§ What you have to do: Only the lines below from the one containing "are under the direction of the Lynch-Radkowski" to the one containing "around Italy to" should be repeated, both included and unchanged.

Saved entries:

------------------------------------

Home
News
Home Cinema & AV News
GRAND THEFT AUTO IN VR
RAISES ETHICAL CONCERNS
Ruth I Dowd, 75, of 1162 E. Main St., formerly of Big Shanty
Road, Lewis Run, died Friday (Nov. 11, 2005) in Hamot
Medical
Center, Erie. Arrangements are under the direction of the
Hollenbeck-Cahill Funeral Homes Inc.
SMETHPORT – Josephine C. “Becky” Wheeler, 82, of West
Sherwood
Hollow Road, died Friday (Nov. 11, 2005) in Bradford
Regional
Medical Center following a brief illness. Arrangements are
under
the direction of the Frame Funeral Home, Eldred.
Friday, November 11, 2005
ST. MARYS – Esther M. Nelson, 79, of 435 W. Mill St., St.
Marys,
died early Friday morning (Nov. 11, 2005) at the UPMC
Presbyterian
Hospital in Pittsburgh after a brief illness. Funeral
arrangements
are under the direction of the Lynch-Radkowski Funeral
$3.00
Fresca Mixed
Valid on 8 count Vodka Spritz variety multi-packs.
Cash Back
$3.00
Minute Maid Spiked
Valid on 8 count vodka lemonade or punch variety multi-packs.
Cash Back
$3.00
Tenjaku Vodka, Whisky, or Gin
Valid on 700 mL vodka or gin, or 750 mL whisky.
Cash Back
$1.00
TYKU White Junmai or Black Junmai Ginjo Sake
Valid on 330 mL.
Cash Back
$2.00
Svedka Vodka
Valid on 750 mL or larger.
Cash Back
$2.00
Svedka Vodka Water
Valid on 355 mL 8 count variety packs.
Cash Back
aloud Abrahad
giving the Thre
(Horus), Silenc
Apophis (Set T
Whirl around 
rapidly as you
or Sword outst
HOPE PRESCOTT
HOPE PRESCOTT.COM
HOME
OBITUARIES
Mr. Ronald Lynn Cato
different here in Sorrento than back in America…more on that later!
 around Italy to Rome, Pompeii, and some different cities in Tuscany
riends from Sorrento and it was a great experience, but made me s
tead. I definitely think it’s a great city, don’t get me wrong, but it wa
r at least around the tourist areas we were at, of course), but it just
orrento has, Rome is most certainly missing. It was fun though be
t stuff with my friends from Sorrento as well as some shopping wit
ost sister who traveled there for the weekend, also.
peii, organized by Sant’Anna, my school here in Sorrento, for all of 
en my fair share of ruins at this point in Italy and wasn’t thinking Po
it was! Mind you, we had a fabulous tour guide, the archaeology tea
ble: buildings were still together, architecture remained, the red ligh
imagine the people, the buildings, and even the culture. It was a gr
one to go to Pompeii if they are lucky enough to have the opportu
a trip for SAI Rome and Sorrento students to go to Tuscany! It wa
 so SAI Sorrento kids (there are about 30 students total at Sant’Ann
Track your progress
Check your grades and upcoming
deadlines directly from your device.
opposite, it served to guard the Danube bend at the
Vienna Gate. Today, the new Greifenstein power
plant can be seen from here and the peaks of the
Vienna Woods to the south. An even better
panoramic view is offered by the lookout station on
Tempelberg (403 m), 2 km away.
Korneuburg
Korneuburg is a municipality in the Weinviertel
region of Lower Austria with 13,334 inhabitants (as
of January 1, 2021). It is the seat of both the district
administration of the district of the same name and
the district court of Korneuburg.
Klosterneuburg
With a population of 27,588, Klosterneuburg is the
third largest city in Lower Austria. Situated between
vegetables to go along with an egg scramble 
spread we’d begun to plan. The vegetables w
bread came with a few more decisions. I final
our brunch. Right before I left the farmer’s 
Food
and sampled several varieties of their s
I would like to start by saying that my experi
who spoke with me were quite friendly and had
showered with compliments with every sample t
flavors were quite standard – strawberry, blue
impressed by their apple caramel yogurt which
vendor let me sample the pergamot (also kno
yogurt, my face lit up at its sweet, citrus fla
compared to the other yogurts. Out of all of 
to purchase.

------------------------------------

§ Output of the task:
are under the direction of the Lynch-Radkowski Funeral
$3.00
Fresca Mixed
Valid on 8 count Vodka Spritz variety multi-packs.
Cash Back
$3.00
Minute Maid Spiked
Valid on 8 count vodka lemonade or punch variety multi-packs.
Cash Back
$3.00
Tenjaku Vodka, Whisky, or Gin
Valid on 700 mL vodka or gin, or 750 mL whisky.
Cash Back
$1.00
TYKU White Junmai or Black Junmai Ginjo Sake
Valid on 330 mL.
Cash Back
$2.00
Svedka Vodka
Valid on 750 mL or larger.
Cash Back
$2.00
Svedka Vodka Water
Valid on 355 mL 8 count variety packs.
Cash Back
aloud Abrahad
giving the Thre
(Horus), Silenc
Apophis (Set T
Whirl around 
rapidly as you
or Sword outst
HOPE PRESCOTT
HOPE PRESCOTT.COM
HOME
OBITUARIES
Mr. Ronald Lynn Cato
different here in Sorrento than back in America…more on that later!
 around Italy to Rome, Pompeii, and some different cities in Tuscany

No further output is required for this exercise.